The Centers for Disease Control and Prevention (CDC) warned clinicians to be prepared to treat cholera in returning travelers as the infections globally increase at “unprecedented” rates.
Thus far in 2022, eight travelers with cholera have returned to the US from Pakistan, Iraq, and Bangladesh, according to the CDC guidance for healthcare providers.
“Although cholera in travelers is rare and sustained community transmission in the United States is unlikely, widespread cholera outbreaks in other countries highlight the need for clinicians in the United States to be prepared to treat travelers with cholera, as they could arrive in the United States at any time,” the agency says.
The CDC currently considers 25 countries to have active cholera transmission.
The agency urges clinicians to obtain patients’ travel history when evaluating them for acute onset of watery diarrhea. In addition, stool sample testing for cholera is recommended if these patients have returned from the affected regions.

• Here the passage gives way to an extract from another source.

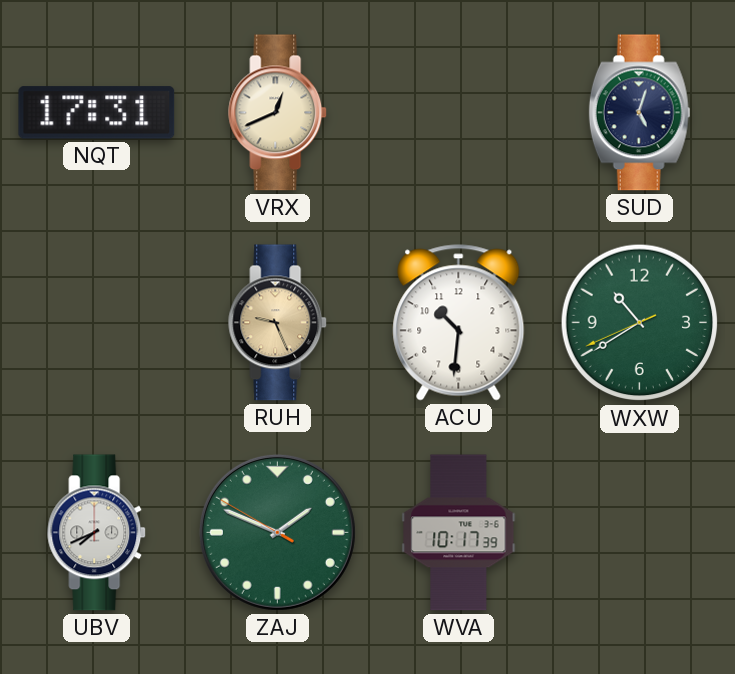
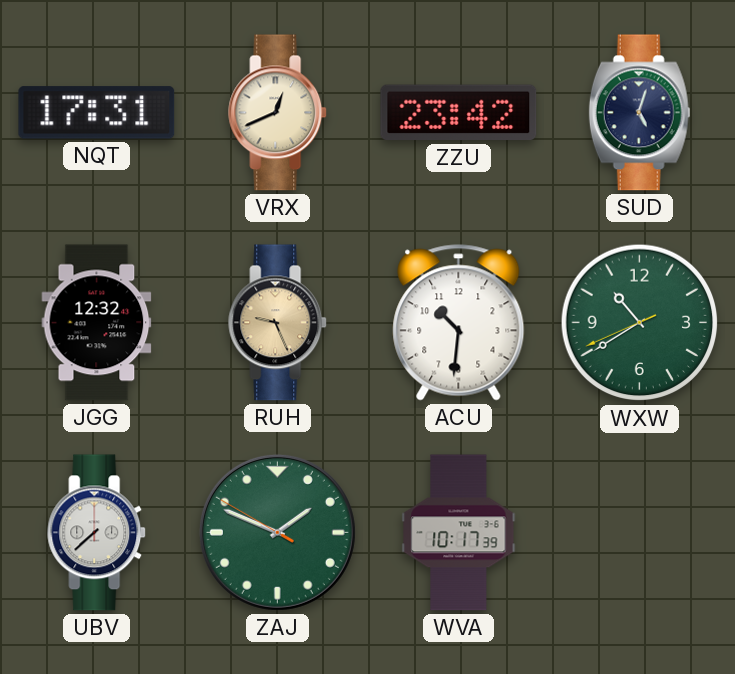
ZZU: none -> 23:42
JGG: none -> 12:32
UBV: 7:41 -> 7:38
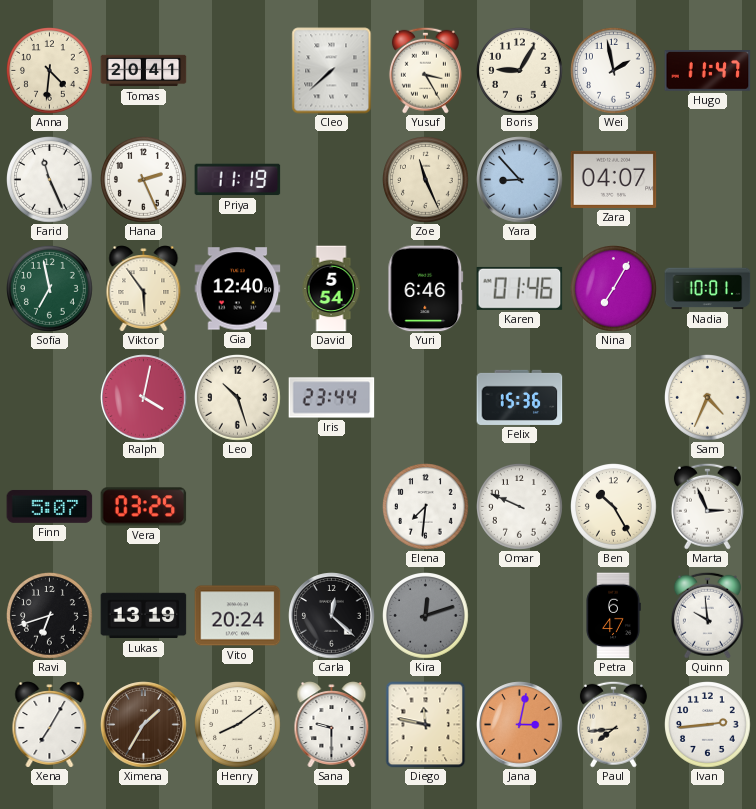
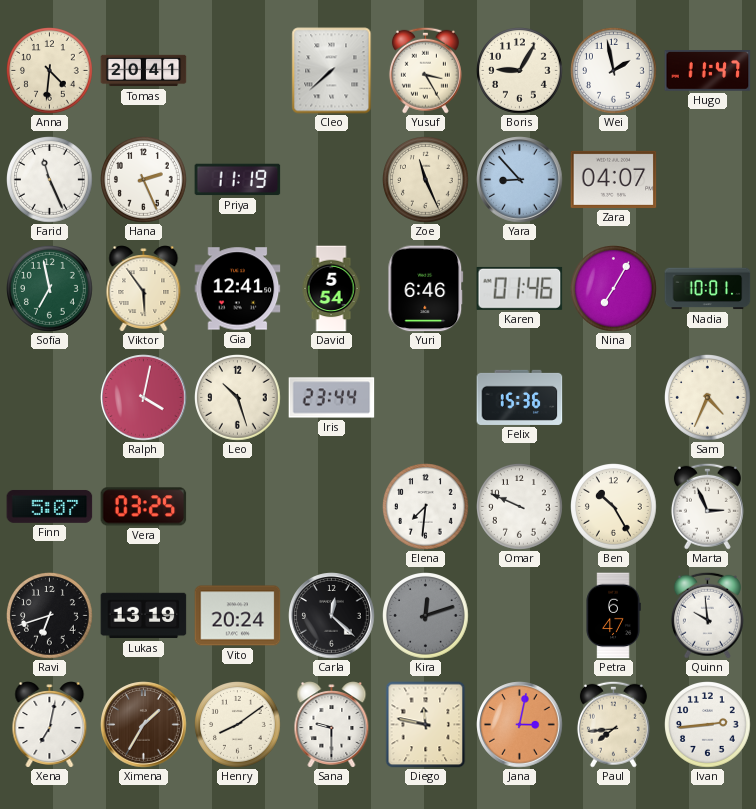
Gia: 12:40 -> 12:41
Xena: 7:05 -> 7:02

Cholera is an extremely virulent acute diarrhoeal infection caused by the ingestion of food or water contaminated with the bacterium Vibrio cholerae. Symptoms of the infection typically appear between 12 hours and 5 days after exposure and may include:
- Profuse watery diarrhea
- Leg cramps.
- Restlessness or irritability
- If untreated, cholera can kill within hours
As cholera cases rise worldwide, the International Coordinating Group (ICG) temporarily suspended the standard two-dose vaccination regimen and moved to a single-dose approach due to the vaccine shortage.
“The global trend is moving towards more numerous, more widespread and more severe outbreaks, due to floods, droughts, conflict, population movements and other factors that limit access to clean water and raise the risk of cholera outbreaks,” the World Health Organization (WHO) said in October.